Stored items:

=== Section Start ===

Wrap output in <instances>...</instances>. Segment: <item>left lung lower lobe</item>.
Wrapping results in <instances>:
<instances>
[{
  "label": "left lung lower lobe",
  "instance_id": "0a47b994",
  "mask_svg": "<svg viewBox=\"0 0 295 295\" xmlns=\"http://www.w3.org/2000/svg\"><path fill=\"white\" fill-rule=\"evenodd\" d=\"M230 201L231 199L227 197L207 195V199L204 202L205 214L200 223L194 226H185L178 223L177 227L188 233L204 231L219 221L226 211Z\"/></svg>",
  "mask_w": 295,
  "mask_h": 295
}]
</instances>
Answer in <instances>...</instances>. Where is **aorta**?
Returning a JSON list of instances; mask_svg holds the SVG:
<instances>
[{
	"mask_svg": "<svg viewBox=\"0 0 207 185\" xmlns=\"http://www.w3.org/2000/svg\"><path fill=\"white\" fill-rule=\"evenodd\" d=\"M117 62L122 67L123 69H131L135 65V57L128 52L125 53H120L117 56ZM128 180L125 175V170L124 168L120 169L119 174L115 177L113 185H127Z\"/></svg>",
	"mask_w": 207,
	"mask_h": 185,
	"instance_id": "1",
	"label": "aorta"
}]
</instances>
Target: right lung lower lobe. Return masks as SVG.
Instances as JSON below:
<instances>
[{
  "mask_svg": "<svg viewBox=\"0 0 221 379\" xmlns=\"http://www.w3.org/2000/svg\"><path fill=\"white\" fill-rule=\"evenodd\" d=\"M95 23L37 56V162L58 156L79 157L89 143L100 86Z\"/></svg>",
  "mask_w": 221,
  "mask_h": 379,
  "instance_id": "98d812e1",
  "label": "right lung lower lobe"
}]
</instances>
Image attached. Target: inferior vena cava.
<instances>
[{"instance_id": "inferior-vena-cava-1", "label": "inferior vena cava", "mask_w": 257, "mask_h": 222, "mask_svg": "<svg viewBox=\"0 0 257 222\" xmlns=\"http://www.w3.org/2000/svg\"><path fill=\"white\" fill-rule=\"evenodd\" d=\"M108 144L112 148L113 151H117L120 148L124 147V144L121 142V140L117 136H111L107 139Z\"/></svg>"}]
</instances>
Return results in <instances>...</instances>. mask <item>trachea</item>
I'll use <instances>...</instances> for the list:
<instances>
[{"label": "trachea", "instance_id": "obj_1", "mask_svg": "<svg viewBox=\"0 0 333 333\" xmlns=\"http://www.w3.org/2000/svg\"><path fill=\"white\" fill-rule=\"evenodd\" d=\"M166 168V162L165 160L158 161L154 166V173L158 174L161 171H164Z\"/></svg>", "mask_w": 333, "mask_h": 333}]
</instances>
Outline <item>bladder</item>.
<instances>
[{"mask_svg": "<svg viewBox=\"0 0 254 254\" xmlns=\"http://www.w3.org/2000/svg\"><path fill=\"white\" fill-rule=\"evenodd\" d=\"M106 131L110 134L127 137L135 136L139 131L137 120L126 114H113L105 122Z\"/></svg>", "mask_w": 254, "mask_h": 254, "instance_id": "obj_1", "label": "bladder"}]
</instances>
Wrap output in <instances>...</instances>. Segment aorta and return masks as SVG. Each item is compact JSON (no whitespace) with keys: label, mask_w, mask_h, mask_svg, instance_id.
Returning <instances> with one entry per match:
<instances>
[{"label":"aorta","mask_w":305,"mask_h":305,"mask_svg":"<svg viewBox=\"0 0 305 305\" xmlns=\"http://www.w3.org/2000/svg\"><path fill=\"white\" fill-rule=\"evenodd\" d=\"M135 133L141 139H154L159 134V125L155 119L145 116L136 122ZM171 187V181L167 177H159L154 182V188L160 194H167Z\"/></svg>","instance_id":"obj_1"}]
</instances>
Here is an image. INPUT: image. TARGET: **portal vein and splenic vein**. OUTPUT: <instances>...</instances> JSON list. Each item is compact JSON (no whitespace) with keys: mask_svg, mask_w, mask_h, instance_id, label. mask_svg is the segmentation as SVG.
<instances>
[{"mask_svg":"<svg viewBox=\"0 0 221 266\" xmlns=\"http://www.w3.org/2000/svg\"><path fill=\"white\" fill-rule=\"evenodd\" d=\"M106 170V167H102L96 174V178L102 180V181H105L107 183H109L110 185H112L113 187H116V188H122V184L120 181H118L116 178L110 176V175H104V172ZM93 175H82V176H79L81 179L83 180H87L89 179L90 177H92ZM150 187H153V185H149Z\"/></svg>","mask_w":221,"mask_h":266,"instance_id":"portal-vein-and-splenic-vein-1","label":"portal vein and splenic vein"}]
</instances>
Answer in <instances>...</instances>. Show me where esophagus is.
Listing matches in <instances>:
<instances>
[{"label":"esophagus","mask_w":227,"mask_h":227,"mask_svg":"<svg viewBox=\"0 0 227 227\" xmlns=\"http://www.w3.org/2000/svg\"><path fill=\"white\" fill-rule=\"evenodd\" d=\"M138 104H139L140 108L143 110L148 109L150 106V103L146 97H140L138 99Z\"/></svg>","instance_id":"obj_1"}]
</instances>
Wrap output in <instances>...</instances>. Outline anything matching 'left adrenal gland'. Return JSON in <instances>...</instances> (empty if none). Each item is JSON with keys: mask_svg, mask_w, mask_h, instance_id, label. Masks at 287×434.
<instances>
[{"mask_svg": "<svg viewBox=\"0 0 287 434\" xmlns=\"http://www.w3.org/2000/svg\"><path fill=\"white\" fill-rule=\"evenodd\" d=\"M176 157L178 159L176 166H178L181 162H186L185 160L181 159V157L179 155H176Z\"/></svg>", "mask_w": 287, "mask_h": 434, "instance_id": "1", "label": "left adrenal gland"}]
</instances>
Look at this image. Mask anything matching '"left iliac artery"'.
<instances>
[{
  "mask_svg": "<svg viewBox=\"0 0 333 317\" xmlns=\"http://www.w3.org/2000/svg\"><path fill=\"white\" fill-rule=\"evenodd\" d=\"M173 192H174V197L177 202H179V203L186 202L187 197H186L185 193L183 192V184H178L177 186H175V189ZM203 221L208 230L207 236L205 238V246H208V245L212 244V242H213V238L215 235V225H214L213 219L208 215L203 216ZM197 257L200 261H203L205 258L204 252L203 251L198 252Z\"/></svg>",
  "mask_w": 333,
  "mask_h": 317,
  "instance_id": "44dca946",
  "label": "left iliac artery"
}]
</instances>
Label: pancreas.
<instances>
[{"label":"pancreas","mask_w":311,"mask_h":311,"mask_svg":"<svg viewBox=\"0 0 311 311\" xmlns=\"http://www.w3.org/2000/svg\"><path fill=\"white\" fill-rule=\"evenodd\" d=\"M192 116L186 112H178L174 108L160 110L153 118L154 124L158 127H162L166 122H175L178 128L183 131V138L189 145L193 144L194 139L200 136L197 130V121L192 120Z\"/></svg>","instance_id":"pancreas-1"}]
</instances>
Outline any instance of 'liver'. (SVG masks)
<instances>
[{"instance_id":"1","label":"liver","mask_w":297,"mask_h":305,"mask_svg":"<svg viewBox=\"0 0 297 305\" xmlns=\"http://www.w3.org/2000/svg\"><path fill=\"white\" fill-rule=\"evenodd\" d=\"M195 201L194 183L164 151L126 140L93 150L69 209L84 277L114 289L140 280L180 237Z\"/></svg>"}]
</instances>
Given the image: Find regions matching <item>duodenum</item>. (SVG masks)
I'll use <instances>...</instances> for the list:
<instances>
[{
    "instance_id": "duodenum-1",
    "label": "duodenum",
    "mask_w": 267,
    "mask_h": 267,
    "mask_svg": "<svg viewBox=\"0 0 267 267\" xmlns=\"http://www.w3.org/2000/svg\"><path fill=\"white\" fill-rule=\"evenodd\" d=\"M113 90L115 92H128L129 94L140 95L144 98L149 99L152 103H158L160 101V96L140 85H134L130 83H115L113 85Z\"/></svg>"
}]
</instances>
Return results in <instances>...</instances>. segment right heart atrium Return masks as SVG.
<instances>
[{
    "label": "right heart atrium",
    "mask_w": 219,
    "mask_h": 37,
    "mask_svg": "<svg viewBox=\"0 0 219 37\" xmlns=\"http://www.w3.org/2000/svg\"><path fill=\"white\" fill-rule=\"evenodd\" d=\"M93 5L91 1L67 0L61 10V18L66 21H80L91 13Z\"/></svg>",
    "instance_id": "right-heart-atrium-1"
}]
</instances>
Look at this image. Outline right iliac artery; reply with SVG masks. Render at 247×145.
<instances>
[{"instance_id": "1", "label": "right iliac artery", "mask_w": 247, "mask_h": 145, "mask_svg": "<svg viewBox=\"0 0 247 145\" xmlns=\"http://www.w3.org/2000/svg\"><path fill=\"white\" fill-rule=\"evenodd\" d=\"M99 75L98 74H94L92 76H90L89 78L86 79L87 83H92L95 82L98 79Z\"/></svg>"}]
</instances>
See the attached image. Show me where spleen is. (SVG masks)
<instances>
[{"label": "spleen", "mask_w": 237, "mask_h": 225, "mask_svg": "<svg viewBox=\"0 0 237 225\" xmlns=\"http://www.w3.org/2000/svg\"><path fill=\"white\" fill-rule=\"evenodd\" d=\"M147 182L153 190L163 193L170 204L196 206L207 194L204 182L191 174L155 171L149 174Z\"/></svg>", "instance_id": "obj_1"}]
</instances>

=== Section End ===

• What to work on: Having located the line containing "Return results in <instances>...</instances>. segment", set it down along with every line after it through the end of the data, reproducing each exactly.

• Task answer:
Return results in <instances>...</instances>. segment right heart atrium Return masks as SVG.
<instances>
[{
    "label": "right heart atrium",
    "mask_w": 219,
    "mask_h": 37,
    "mask_svg": "<svg viewBox=\"0 0 219 37\" xmlns=\"http://www.w3.org/2000/svg\"><path fill=\"white\" fill-rule=\"evenodd\" d=\"M93 5L91 1L67 0L61 10V18L66 21H80L91 13Z\"/></svg>",
    "instance_id": "right-heart-atrium-1"
}]
</instances>
Look at this image. Outline right iliac artery; reply with SVG masks. Render at 247×145.
<instances>
[{"instance_id": "1", "label": "right iliac artery", "mask_w": 247, "mask_h": 145, "mask_svg": "<svg viewBox=\"0 0 247 145\" xmlns=\"http://www.w3.org/2000/svg\"><path fill=\"white\" fill-rule=\"evenodd\" d=\"M99 75L98 74H94L92 76H90L89 78L86 79L87 83H92L95 82L98 79Z\"/></svg>"}]
</instances>
See the attached image. Show me where spleen is. (SVG masks)
<instances>
[{"label": "spleen", "mask_w": 237, "mask_h": 225, "mask_svg": "<svg viewBox=\"0 0 237 225\" xmlns=\"http://www.w3.org/2000/svg\"><path fill=\"white\" fill-rule=\"evenodd\" d=\"M147 182L153 190L163 193L170 204L196 206L207 194L204 182L191 174L155 171L149 174Z\"/></svg>", "instance_id": "obj_1"}]
</instances>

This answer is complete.